[Dataset records]

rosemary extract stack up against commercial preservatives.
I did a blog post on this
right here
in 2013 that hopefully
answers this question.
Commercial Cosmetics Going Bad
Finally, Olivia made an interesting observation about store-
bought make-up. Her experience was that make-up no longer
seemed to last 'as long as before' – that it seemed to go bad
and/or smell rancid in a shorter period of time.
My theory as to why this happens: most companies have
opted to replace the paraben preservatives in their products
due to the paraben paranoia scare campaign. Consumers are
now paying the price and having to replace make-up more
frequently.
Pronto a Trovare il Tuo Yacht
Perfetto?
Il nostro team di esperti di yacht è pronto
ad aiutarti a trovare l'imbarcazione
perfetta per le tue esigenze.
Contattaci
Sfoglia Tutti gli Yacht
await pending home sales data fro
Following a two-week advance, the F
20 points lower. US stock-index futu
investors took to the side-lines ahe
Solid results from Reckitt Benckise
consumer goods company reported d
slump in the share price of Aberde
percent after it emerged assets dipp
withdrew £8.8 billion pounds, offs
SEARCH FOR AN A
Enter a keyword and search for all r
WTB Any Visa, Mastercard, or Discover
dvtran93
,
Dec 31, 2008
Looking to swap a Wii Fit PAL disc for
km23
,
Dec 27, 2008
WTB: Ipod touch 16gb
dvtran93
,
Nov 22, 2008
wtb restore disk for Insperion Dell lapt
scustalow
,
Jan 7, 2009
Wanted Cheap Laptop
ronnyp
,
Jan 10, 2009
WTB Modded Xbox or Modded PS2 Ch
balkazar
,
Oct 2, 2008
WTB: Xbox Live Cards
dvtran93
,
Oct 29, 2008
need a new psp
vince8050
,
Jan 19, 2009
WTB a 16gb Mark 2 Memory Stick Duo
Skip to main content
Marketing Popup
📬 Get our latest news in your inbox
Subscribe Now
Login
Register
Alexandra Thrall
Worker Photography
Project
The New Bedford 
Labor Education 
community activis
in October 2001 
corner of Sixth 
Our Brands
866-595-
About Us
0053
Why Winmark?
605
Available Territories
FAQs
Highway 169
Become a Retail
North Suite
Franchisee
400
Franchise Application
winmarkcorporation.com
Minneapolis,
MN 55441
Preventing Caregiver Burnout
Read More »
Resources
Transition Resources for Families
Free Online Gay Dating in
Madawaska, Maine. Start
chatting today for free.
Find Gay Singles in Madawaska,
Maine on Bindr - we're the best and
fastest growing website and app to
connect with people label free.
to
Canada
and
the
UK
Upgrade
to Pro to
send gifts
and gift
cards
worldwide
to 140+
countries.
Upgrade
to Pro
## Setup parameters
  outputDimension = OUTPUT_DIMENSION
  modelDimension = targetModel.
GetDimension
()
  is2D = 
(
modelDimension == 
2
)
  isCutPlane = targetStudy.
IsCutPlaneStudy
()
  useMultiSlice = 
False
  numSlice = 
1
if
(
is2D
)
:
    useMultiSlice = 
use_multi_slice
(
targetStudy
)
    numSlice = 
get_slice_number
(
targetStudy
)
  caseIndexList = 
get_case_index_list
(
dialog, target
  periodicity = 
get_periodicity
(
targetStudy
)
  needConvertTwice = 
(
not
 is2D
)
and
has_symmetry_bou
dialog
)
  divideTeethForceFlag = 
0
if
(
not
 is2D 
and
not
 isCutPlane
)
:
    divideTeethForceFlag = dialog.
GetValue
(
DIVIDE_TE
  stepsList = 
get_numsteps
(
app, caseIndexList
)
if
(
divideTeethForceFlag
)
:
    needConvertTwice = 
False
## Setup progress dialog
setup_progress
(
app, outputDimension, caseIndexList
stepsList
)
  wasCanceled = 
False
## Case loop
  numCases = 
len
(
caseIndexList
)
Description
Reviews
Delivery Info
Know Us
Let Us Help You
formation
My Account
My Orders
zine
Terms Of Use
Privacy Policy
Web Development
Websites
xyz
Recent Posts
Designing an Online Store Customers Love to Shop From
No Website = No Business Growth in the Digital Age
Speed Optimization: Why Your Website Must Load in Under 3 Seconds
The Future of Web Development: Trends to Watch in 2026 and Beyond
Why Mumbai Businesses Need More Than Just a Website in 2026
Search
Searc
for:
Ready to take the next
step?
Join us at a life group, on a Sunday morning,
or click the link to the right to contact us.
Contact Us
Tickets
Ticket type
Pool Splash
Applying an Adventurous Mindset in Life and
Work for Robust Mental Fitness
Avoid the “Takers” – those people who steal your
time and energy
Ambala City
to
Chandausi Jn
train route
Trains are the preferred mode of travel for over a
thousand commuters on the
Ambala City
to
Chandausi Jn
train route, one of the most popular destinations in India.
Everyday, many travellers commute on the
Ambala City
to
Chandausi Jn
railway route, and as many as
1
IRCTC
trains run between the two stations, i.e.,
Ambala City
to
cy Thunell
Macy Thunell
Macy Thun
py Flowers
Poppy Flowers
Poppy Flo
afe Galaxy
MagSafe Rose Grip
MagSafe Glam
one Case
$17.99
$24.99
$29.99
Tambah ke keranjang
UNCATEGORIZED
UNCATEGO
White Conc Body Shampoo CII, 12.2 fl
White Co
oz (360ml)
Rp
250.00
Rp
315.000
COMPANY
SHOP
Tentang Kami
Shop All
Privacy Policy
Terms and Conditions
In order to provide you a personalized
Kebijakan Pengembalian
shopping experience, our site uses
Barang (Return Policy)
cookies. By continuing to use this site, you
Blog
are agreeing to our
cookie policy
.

[/Dataset records]

Copy every line of the entries in which "this" can be found.

I did a blog post on this
answers this question.
My theory as to why this happens: most companies have
cookies. By continuing to use this site, you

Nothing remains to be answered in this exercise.